There is no solution because 2^{x} is always positive for all real x.

Question 15.

Solve the following equation for n: A = P(1 + r)^{n}.

Answer:

A = P(1+r)^{n}

log(A) = log[(P(1 + r)^{n}]

log(A) = log(P) + log(1 + r)^{n}]

log(A) – log(P) = n log(1 + r)

log(A) – log(P)

n = \(\frac{\log (A)-\log (P)}{\log (1+r)}\)

n = \(\frac{\log \left(\frac{A}{P}\right)}{\log (1+r)}\)

16.

In this exercise, we will establish a formula for the logarithm of a sum. Let L = log(x + y), where x, y > 0.

a. Show log(x) + log (1 + \(\frac{y}{x}\)) = L. State as a property of logarithms after showing this is a true statement.

Answer:

log(x) + log(1 + \(\frac{y}{x}\)) = log(x(1 + \(\frac{y}{x}\)))

= log(x + \(\frac{xy}{x}\))

= log(x + y)

= L

Therefore, for x,y > 0, log(x + y) = log(x) + log (1 + \(\frac{y}{x}\)).

b. Use part (a) and the fact that log(100) = 2 to rewrite log(365) as a sum.

Answer:

log(365) = log( 100 + 265)

= log(100) + log (1 + \(\frac{265}{100}\))

= log(100) + log(3.65)

= 2 + log(3.65)

c. Rewrite 365 in scientific notation, and use properties of logarithms to express log(365) as a sum of an integer and a logarithm of a number between 0 and 10.

Answer:

365 = 3.65 × 10^{2}

log(365) = log(3. 65 × 10^{2})

= log(3.65) + log(10^{2})

= 2 + log(3. 65)

d. What do you notice about your answers to (b) and (c)?

Answer:

Separating 365 into 100 + 265 and using the formula for the logarithm of a sum is the same as writing 365 in scientific notation and using the formula for the logarithm of a product.

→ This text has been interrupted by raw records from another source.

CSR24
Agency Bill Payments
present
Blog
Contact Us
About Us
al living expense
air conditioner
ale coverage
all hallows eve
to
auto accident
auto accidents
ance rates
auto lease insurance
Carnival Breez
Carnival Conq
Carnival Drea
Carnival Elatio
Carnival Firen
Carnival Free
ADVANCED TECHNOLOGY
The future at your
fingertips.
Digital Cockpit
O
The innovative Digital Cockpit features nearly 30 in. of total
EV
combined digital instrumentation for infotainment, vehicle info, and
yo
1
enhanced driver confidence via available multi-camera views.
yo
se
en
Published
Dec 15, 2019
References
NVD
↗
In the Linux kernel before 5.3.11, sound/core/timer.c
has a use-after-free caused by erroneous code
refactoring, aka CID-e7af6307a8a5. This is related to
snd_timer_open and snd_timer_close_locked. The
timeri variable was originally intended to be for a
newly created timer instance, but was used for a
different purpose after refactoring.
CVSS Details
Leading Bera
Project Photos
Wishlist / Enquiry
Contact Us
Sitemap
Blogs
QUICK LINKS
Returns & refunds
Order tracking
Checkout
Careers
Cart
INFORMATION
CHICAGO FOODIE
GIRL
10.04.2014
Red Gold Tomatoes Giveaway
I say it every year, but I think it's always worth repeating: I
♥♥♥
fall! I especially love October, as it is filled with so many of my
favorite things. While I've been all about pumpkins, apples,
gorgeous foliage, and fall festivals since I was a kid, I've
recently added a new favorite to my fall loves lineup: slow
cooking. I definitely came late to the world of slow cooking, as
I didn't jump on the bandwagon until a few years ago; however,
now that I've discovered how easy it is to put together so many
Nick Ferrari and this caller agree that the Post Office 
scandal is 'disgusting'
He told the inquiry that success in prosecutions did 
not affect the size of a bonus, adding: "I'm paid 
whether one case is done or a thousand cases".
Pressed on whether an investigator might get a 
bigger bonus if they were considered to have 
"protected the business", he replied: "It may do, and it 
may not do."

e. Find two integers that are upper and lower estimates of log(365).

Answer:

Since 1 < 3.65 < 10, we know that 0 < log(3. 65) < 1. This tells us that 2 < 2 + log(3.65) < 3, so 2 < log(365) < 3.

### Eureka Math Algebra 2 Module 3 Lesson 12 Exit Ticket Answer Key

In this lesson, we have established six logarithmic properties for positive real numbers x and y and real numbers r.

1. log(1) = 0

2. log(10) = 1

3. log(10^{r}) = r

4 10^{log(x)} = x

5. log(x . y) = log(x)+log(y)

6. log(x^{r}) = r.log(x)

Question 1.

Use properties 1 – 6 of logarithms to establish property 7: log (\(\frac{1}{x}\)) = -log(x) for all x > 0.

Answer:

By property 6, log(x^{k}) = k log(x).

Let k = -1; then for x > 0, log(x^{-1}) = (-1) log(x), which is equivalent to log (\(\frac{1}{x}\)) = -log(x).

Thus, for any x > 0, log (\(\frac{1}{x}\)) = -log(x).

Question 2.

Use properties 1 – 6 of logarithms to establish property 8: log (\(\frac{x}{y}\)) = log(x) – log(y) for x > 0 and y > 0.

Answer:

By property 5, log(x . y) = log(x) + log(y).

By Problem 1 above, for y > 0, log(y^{-1}) = (-1) log(y).

Therefore,

log(\(\frac{x}{y}\)) = log(x) + log(\(\frac{1}{y}\))

= log(x) + (-1)log(y)

= log(x) – log(y).

Thus, for any x > 0 and y > 0, log (\(\frac{x}{y}\)) = log(x) – log(y).